TASK BRIEF: With pictures removed, the data below should be returned exactly.

*** Opening of INPUT ***

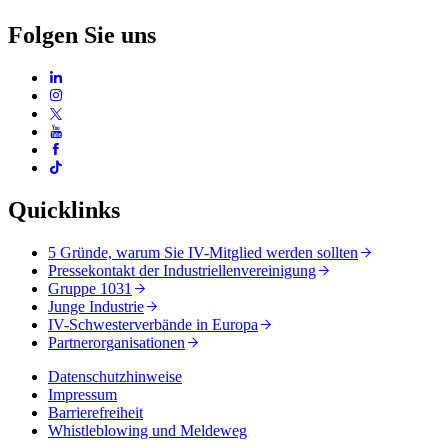
Folgen Sie uns
Quicklinks
5 Gründe, warum Sie IV-Mitglied werden sollten
Pressekontakt der Industriellenvereinigung
Gruppe 1031
Junge Industrie
IV-Schwesterverbände in Europa
Partnerorganisationen
Datenschutzhinweise
Impressum
Barrierefreiheit
Whistleblowing und Meldeweg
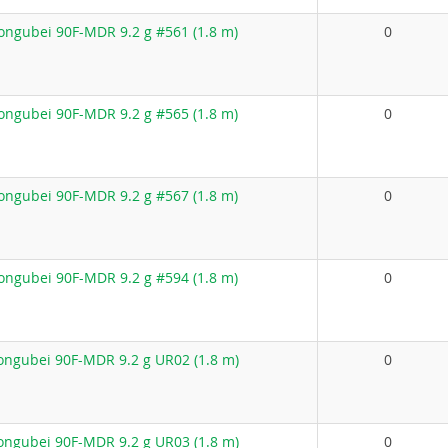
ngubei 90F-MDR 9.2 g #561 (1.8 m)
0
ngubei 90F-MDR 9.2 g #565 (1.8 m)
0
ngubei 90F-MDR 9.2 g #567 (1.8 m)
0
ngubei 90F-MDR 9.2 g #594 (1.8 m)
0
ngubei 90F-MDR 9.2 g UR02 (1.8 m)
0
ngubei 90F-MDR 9.2 g UR03 (1.8 m)
0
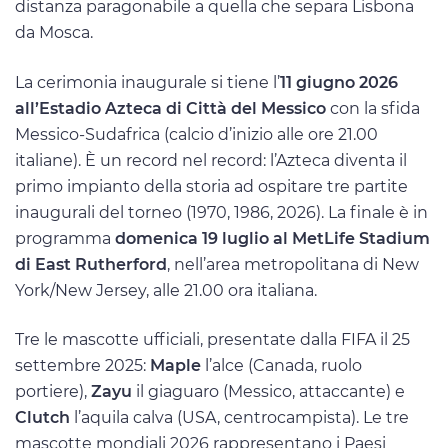
distanza paragonabile a quella che separa Lisbona
da Mosca.
La cerimonia inaugurale si tiene l’
11 giugno 2026
all’Estadio Azteca di Città del Messico
con la sfida
Messico-Sudafrica (calcio d’inizio alle ore 21.00
italiane). È un record nel record: l’Azteca diventa il
primo impianto della storia ad ospitare tre partite
inaugurali del torneo (1970, 1986, 2026). La finale è in
programma
domenica 19 luglio al MetLife Stadium
di East Rutherford
, nell’area metropolitana di New
York/New Jersey, alle 21.00 ora italiana.
Tre le mascotte ufficiali, presentate dalla FIFA il 25
settembre 2025:
Maple
l’alce (Canada, ruolo
portiere),
Zayu
il giaguaro (Messico, attaccante) e
Clutch
l’aquila calva (USA, centrocampista). Le tre
mascotte mondiali 2026 rappresentano i Paesi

*** Close of INPUT ***

TASK ANSWER:
Folgen Sie uns
Quicklinks
5 Gründe, warum Sie IV-Mitglied werden sollten
Pressekontakt der Industriellenvereinigung
Gruppe 1031
Junge Industrie
IV-Schwesterverbände in Europa
Partnerorganisationen
Datenschutzhinweise
Impressum
Barrierefreiheit
Whistleblowing und Meldeweg
ngubei 90F-MDR 9.2 g #561 (1.8 m)
0
ngubei 90F-MDR 9.2 g #565 (1.8 m)
0
ngubei 90F-MDR 9.2 g #567 (1.8 m)
0
ngubei 90F-MDR 9.2 g #594 (1.8 m)
0
ngubei 90F-MDR 9.2 g UR02 (1.8 m)
0
ngubei 90F-MDR 9.2 g UR03 (1.8 m)
0
distanza paragonabile a quella che separa Lisbona
da Mosca.
La cerimonia inaugurale si tiene l’
11 giugno 2026
all’Estadio Azteca di Città del Messico
con la sfida
Messico-Sudafrica (calcio d’inizio alle ore 21.00
italiane). È un record nel record: l’Azteca diventa il
primo impianto della storia ad ospitare tre partite
inaugurali del torneo (1970, 1986, 2026). La finale è in
programma
domenica 19 luglio al MetLife Stadium
di East Rutherford
, nell’area metropolitana di New
York/New Jersey, alle 21.00 ora italiana.
Tre le mascotte ufficiali, presentate dalla FIFA il 25
settembre 2025:
Maple
l’alce (Canada, ruolo
portiere),
Zayu
il giaguaro (Messico, attaccante) e
Clutch
l’aquila calva (USA, centrocampista). Le tre
mascotte mondiali 2026 rappresentano i Paesi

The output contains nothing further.